Desafortunadamente no podía decir lo mismo de la relación con su suegra que lejos de mejorar fue deteriorándose hasta volverse cada vez más amarga y llena de rencillas.

  Transcurrido medio año, la condesa Sylvia Dorothea la citó a la hora del té en la terraza de la residencia Kingsleigh. La encontró sentada en una refinada silla de ébano frente a una mesa sobre la cual había una bandeja de tres niveles con sándwiches y panecillos, cubiertos de plata y demás vajillas de porcelana china dispuestas para la ocasión. Sylvia siempre estaba a la moda, aunque vestía de forma elegante pero discreta como la mayoría de las mujeres aristócratas. Como de costumbre su aspecto era impecable: no tenía ninguna arruga en el vestido azul ni ningún cabello fuera de su sitio.  Su cabello rubio pálido estaba recogido con esmero en un moño alto y sus ojos grises la miraban con frialdad.
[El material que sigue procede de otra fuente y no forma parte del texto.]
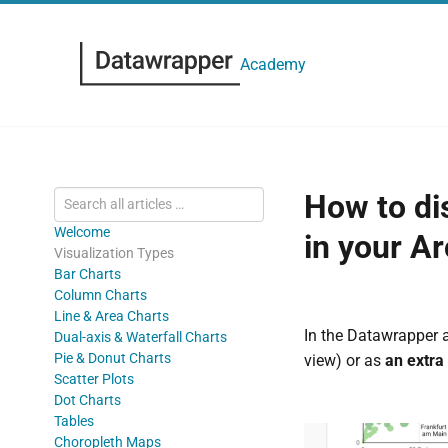
Academy
How to dis
Welcome
in your Ar
Visualization Types
Bar Charts
Column Charts
Line & Area Charts
In the Datawrapper 
Dual-axis & Waterfall Charts
Pie & Donut Charts
view) or as
an extra
Scatter Plots
Dot Charts
Tables
Choropleth Maps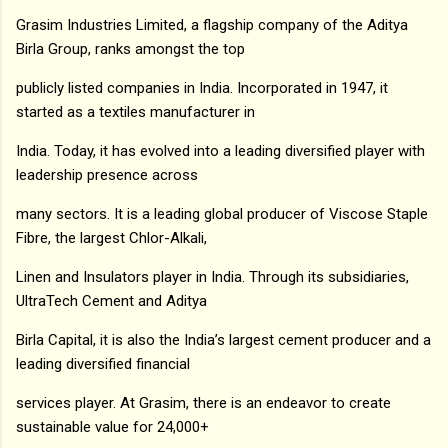
Grasim Industries Limited, a flagship company of the Aditya
Birla Group, ranks amongst the top
publicly listed companies in India. Incorporated in 1947, it
started as a textiles manufacturer in
India. Today, it has evolved into a leading diversified player with
leadership presence across
many sectors. It is a leading global producer of Viscose Staple
Fibre, the largest Chlor-Alkali,
Linen and Insulators player in India. Through its subsidiaries,
UltraTech Cement and Aditya
Birla Capital, it is also the India’s largest cement producer and a
leading diversified financial
services player. At Grasim, there is an endeavor to create
sustainable value for 24,000+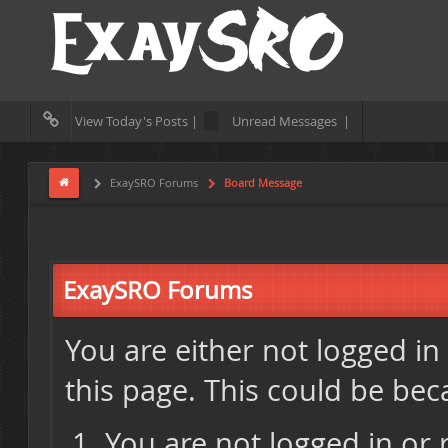
View Today's Posts |
Unread Messages |
ExaySRO Forums
Board Message
ExaySRO Forums
You are either not logged in
this page. This could be bec
You are not logged in or 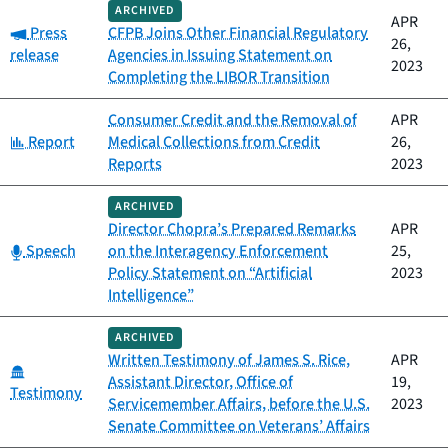
ARCHIVED
APR
Category:
Press
CFPB Joins Other Financial Regulatory
26,
release
Agencies in Issuing Statement on
2023
Completing the LIBOR Transition
Consumer Credit and the Removal of
APR
Category:
Report
Medical Collections from Credit
26,
Reports
2023
ARCHIVED
Director Chopra’s Prepared Remarks
APR
Category:
Speech
on the Interagency Enforcement
25,
Policy Statement on “Artificial
2023
Intelligence”
ARCHIVED
Written Testimony of James S. Rice,
APR
Category:
Assistant Director, Office of
19,
Testimony
Servicemember Affairs, before the U.S.
2023
Senate Committee on Veterans’ Affairs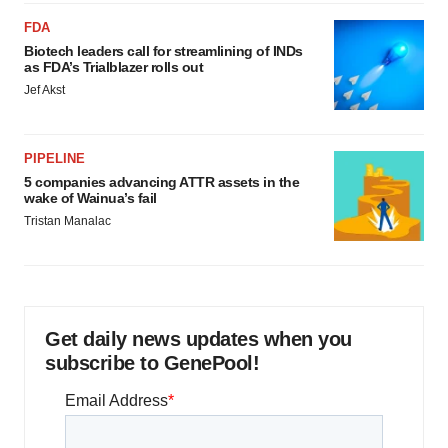
FDA
Biotech leaders call for streamlining of INDs
as FDA’s Trialblazer rolls out
Jef Akst
PIPELINE
5 companies advancing ATTR assets in the
wake of Wainua’s fail
Tristan Manalac
Get daily news updates when you
subscribe to GenePool!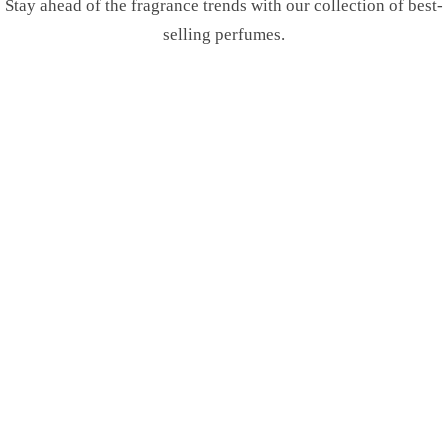
Stay ahead of the fragrance trends with our collection of best-
selling perfumes.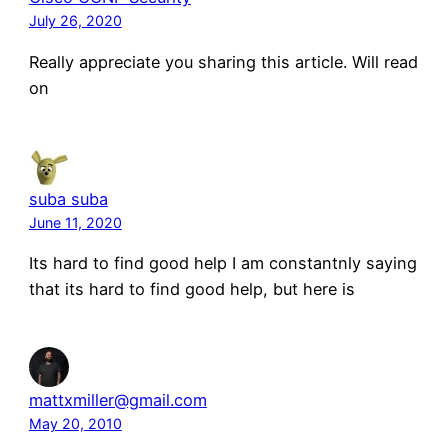
July 26, 2020
Really appreciate you sharing this article. Will read
on
suba suba
June 11, 2020
Its hard to find good help I am constantnly saying
that its hard to find good help, but here is
mattxmiller@gmail.com
May 20, 2010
 «No se parecen nada a los de Keith» se dijo a sí misma para tranquilizarse  al sentirse incómoda ante la escrutadora mirada de la mujer que le había heredado aquella característica tonalidad grisácea a sus hijos y ahora a su nieto.  La idea de que algún día su pequeño Dorian la mirara de aquella forma le partía el corazón. 

Se sirvió té negro con un poco de leche, destapó la azucarera y echó dos terrones de azúcar morena a su taza. Mientras removía el azúcar con una cuchara rompió al fin el pesado silencio. 

—Mi hijo tenía un futuro muy prometedor hasta que te conoció—masculló con notable desprecio —somos una de las familias más respetadas de Inglaterra, era el heredero de la casa Kingsleigh. Pero por ti, una insulsa mujer pobre que le metió ideas desvergonzadas se alejó de sus deberes en nuestro condado.